» TRY IT
The line containing "Contact Us (922, 1272)" and all lines following it in the listing below are to be reproduced exactly, with no other lines.

── EXTRACTED INFORMATION ──

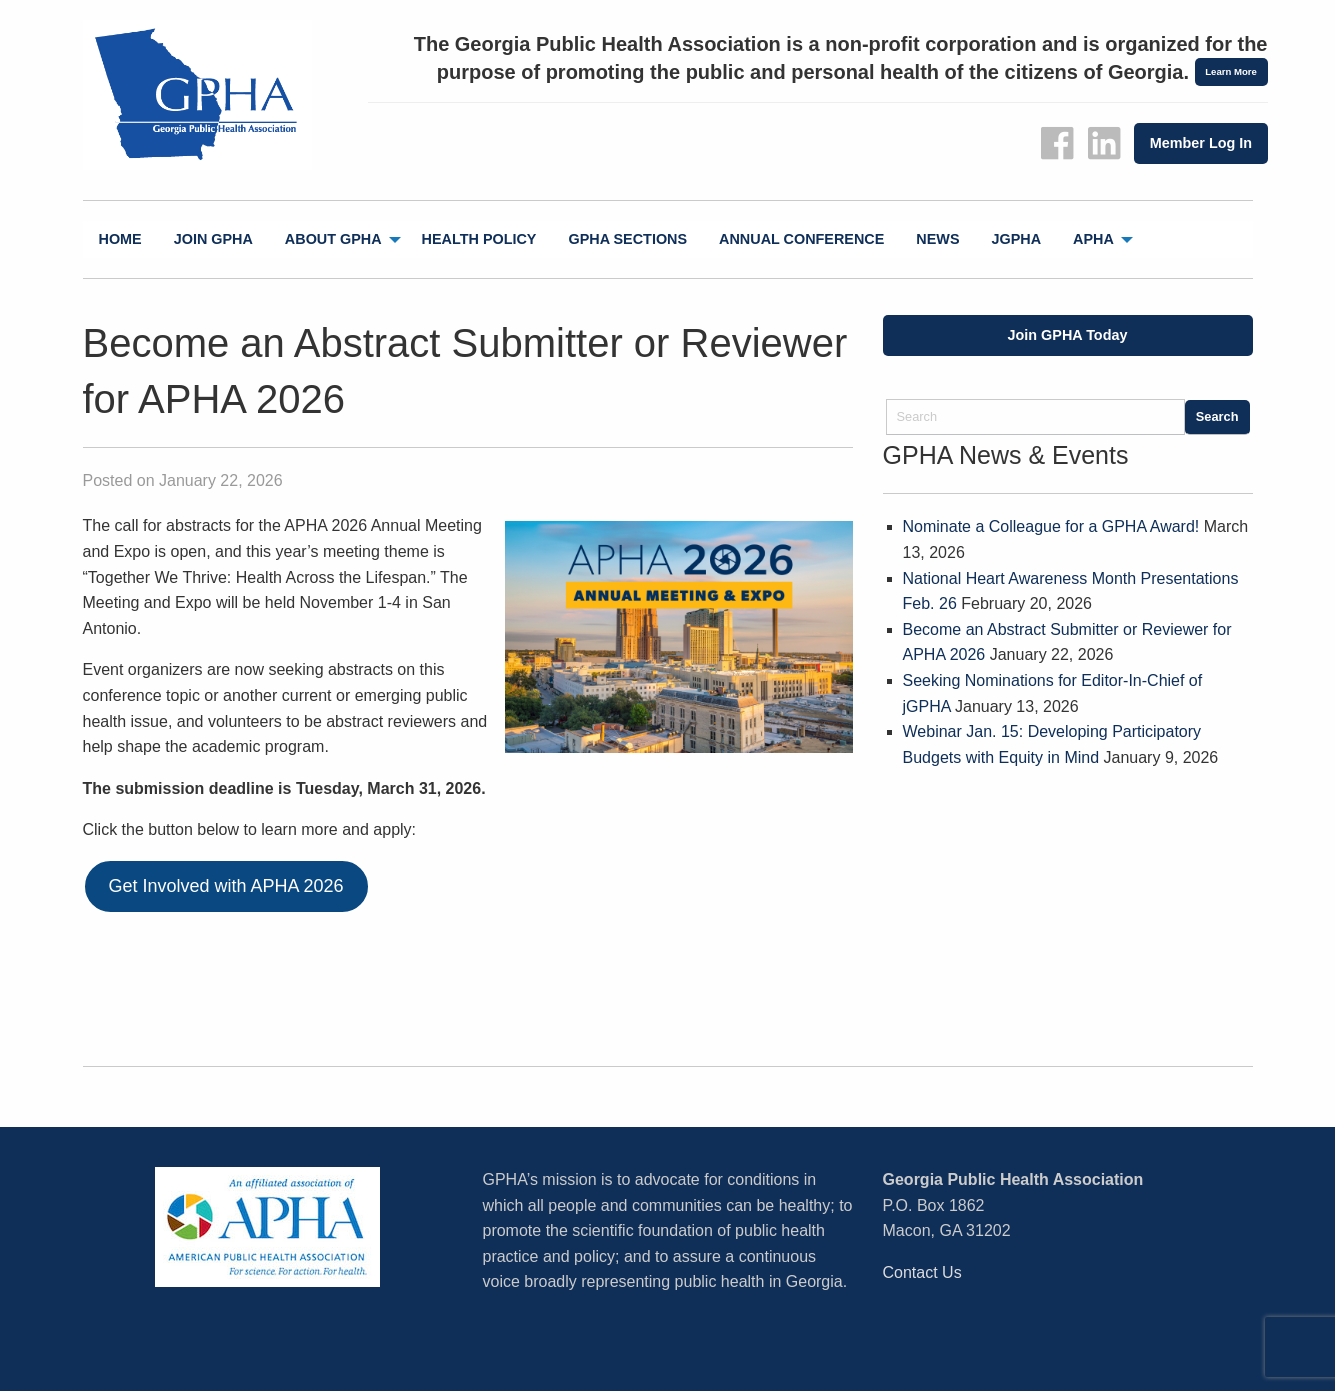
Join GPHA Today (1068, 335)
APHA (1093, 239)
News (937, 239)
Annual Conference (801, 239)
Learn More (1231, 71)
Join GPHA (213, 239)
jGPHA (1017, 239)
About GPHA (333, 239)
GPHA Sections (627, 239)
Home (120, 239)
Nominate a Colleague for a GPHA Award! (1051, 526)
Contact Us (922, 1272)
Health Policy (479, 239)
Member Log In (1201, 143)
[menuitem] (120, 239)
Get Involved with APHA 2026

───

» TASK SOLUTION
Contact Us (922, 1272)
Health Policy (479, 239)
Member Log In (1201, 143)
[menuitem] (120, 239)
Get Involved with APHA 2026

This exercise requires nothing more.